The Decisions You Need to Make Now To Save $1 Million By Age 65

Financial Advisor David Bach has written a book titled “Smart Couples Finish Rich”.

By Robert Stitt

In this book, Bach makes a few bold claims. The one that is the most over-the-top is “Becoming rich is nothing more than a matter of committing and sticking to a systematic savings and investment plan.”

Bach then declares,”You don’t need to have money to make money. You just need to make the right decisions — and act on them.”

There is no denying the math behind the “start early, invest early” philosophy; however, the theory does indeed require money.

Bach created a chart showing how much money you would have to invest each day, month, and year if you started investing at various ages and wanted to have $1 million saved by the time you turned 65. The chart shows the power of compounding and demonstrates that you have to invest less if you start earlier.

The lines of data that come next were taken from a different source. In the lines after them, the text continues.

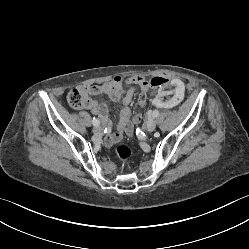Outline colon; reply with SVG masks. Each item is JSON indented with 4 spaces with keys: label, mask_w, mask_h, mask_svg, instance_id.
Listing matches in <instances>:
<instances>
[{
    "label": "colon",
    "mask_w": 249,
    "mask_h": 249,
    "mask_svg": "<svg viewBox=\"0 0 249 249\" xmlns=\"http://www.w3.org/2000/svg\"><path fill=\"white\" fill-rule=\"evenodd\" d=\"M167 82V78L164 76H154L150 80V85L152 87H158L162 86ZM147 94L141 93L138 100V105L140 108L145 106L146 103ZM67 101L71 108L75 110H79L84 107L86 103V97L85 95L79 90V89H73L71 90L67 95ZM140 119V114L135 115V120ZM115 153L117 157L122 160L123 162H126L131 157V150L123 144H120L116 146Z\"/></svg>",
    "instance_id": "5ec220e1"
}]
</instances>
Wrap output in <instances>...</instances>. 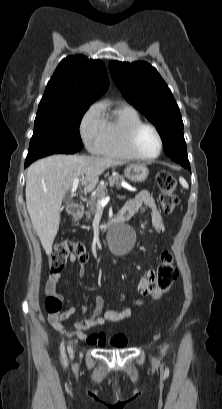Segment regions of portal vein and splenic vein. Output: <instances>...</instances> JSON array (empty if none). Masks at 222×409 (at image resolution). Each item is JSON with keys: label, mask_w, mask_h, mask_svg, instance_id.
I'll return each instance as SVG.
<instances>
[{"label": "portal vein and splenic vein", "mask_w": 222, "mask_h": 409, "mask_svg": "<svg viewBox=\"0 0 222 409\" xmlns=\"http://www.w3.org/2000/svg\"><path fill=\"white\" fill-rule=\"evenodd\" d=\"M79 184V178L74 179L73 184H72V189L71 192L74 193L78 187ZM108 199H102L99 201L100 206H104L107 203Z\"/></svg>", "instance_id": "portal-vein-and-splenic-vein-1"}]
</instances>
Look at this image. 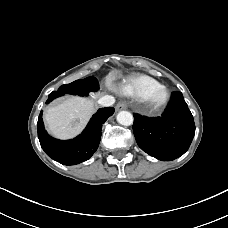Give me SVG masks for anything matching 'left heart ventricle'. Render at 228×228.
<instances>
[{"label": "left heart ventricle", "mask_w": 228, "mask_h": 228, "mask_svg": "<svg viewBox=\"0 0 228 228\" xmlns=\"http://www.w3.org/2000/svg\"><path fill=\"white\" fill-rule=\"evenodd\" d=\"M161 98V95H157L156 99L159 100Z\"/></svg>", "instance_id": "obj_1"}]
</instances>
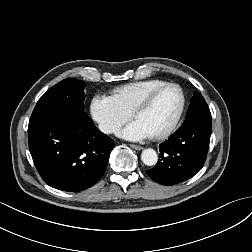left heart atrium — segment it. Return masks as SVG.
<instances>
[{
    "mask_svg": "<svg viewBox=\"0 0 252 252\" xmlns=\"http://www.w3.org/2000/svg\"><path fill=\"white\" fill-rule=\"evenodd\" d=\"M121 136L128 140L138 141L153 137V134L140 120L136 119L121 131Z\"/></svg>",
    "mask_w": 252,
    "mask_h": 252,
    "instance_id": "left-heart-atrium-1",
    "label": "left heart atrium"
}]
</instances>
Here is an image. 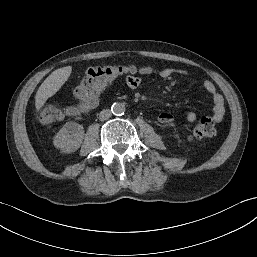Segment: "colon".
<instances>
[{
	"instance_id": "1",
	"label": "colon",
	"mask_w": 257,
	"mask_h": 257,
	"mask_svg": "<svg viewBox=\"0 0 257 257\" xmlns=\"http://www.w3.org/2000/svg\"><path fill=\"white\" fill-rule=\"evenodd\" d=\"M133 66L101 65L89 68L77 85L74 95L76 107L71 108L75 113L80 109L96 106L97 96L101 89L107 86L115 77L136 73ZM147 72L148 69H140ZM35 115L41 123H50L62 118L61 109L54 104H44L35 108ZM216 135L215 121L209 117L202 118L191 130V140L211 138Z\"/></svg>"
}]
</instances>
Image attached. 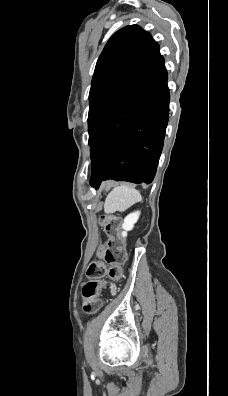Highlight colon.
Segmentation results:
<instances>
[{
    "label": "colon",
    "instance_id": "colon-1",
    "mask_svg": "<svg viewBox=\"0 0 228 396\" xmlns=\"http://www.w3.org/2000/svg\"><path fill=\"white\" fill-rule=\"evenodd\" d=\"M100 224L108 236V242L100 250L101 260L93 261L87 268L89 280L83 285V309L86 313H96L102 306L100 298L101 282L108 275L111 279L119 276L121 266L126 261V252L121 244V223L113 215H103Z\"/></svg>",
    "mask_w": 228,
    "mask_h": 396
}]
</instances>
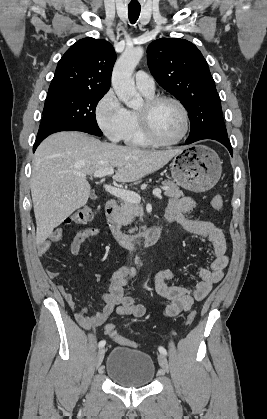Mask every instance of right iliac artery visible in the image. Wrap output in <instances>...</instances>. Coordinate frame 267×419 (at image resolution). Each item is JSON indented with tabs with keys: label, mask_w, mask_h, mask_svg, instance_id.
Listing matches in <instances>:
<instances>
[{
	"label": "right iliac artery",
	"mask_w": 267,
	"mask_h": 419,
	"mask_svg": "<svg viewBox=\"0 0 267 419\" xmlns=\"http://www.w3.org/2000/svg\"><path fill=\"white\" fill-rule=\"evenodd\" d=\"M105 344H106V341H105V340H101V341L99 342V344H98V347H99V348H101V347H103Z\"/></svg>",
	"instance_id": "82829eb1"
}]
</instances>
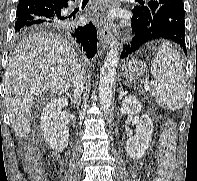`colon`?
Listing matches in <instances>:
<instances>
[{
    "label": "colon",
    "mask_w": 197,
    "mask_h": 181,
    "mask_svg": "<svg viewBox=\"0 0 197 181\" xmlns=\"http://www.w3.org/2000/svg\"><path fill=\"white\" fill-rule=\"evenodd\" d=\"M175 138L174 125L167 123L164 126L158 150V171L152 181H171L174 169L173 146ZM25 168L37 180L43 179L44 173L36 149L31 148L28 150Z\"/></svg>",
    "instance_id": "5ec220e1"
}]
</instances>
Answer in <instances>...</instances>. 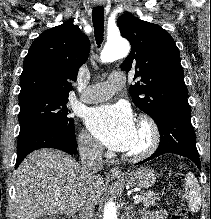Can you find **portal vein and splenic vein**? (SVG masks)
<instances>
[{"label": "portal vein and splenic vein", "mask_w": 211, "mask_h": 219, "mask_svg": "<svg viewBox=\"0 0 211 219\" xmlns=\"http://www.w3.org/2000/svg\"><path fill=\"white\" fill-rule=\"evenodd\" d=\"M144 197V195H138V196H134L133 200H134V204H138L141 199Z\"/></svg>", "instance_id": "obj_1"}]
</instances>
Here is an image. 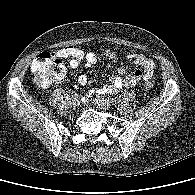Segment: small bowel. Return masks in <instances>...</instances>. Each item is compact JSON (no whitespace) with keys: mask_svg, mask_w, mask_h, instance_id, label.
Masks as SVG:
<instances>
[{"mask_svg":"<svg viewBox=\"0 0 195 195\" xmlns=\"http://www.w3.org/2000/svg\"><path fill=\"white\" fill-rule=\"evenodd\" d=\"M104 55L107 59H114L116 52L112 50H106ZM56 56L60 58H69V65L71 68H78L82 61L86 62L87 67H92L97 62V55L93 51L84 52L77 47H65L57 51ZM128 58L140 69L133 71L130 74H126L124 67H119L117 73L110 76L111 83L104 84L97 89H92L88 92L87 96H100L105 94H117L123 87L135 86L141 79L150 80L156 73V66L152 59L146 57L143 54H130ZM88 79L86 75H80L78 82L81 85H85Z\"/></svg>","mask_w":195,"mask_h":195,"instance_id":"c3829d8e","label":"small bowel"}]
</instances>
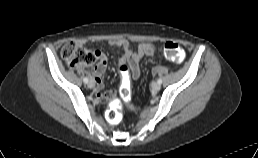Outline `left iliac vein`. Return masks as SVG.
I'll return each mask as SVG.
<instances>
[{"instance_id": "1", "label": "left iliac vein", "mask_w": 258, "mask_h": 158, "mask_svg": "<svg viewBox=\"0 0 258 158\" xmlns=\"http://www.w3.org/2000/svg\"><path fill=\"white\" fill-rule=\"evenodd\" d=\"M151 87H152V90L155 91V92L159 91L160 88H161V86H160V84L158 82L152 83Z\"/></svg>"}]
</instances>
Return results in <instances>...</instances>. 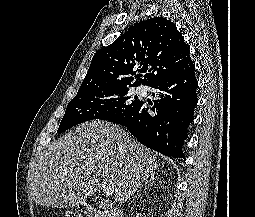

A few of the number from the chart are:

Starting Age, Savings Daily, Savings Monthly, Savings Annually:

20 $2 $61 $730

30 $6.35 $193 $2317

40 $20.55 $625 $7500

50 $73.49 $2,235 $26,824

The chart makes several assumptions:

  • You will have the money to invest every day, month, and year up until the age of 65.
  • You start with a $0 investment.
  • You will be able to earn a 12 percent annual return on your money every year.
  • Tax considerations are not factored in.
  • You don’t dip into your savings before you turn 65.

Bach suggests that you start by ensuring you are contributing to your 401K and a Roth IRA. He also suggests finding little items to eliminate in your life to make a big difference for your future, such as the daily $4 coffee.

On the positive side, Bach shows that it is possible and reasonable to retire as a millionaire under the right circumstances, and, even if you didn’t start early or ran into some trouble along the way, there is still an opportunity for you to recover. On the flip side, you are going to need some good savings habits and a way to pull off a 12 percent annual return, which isn’t always an easy task.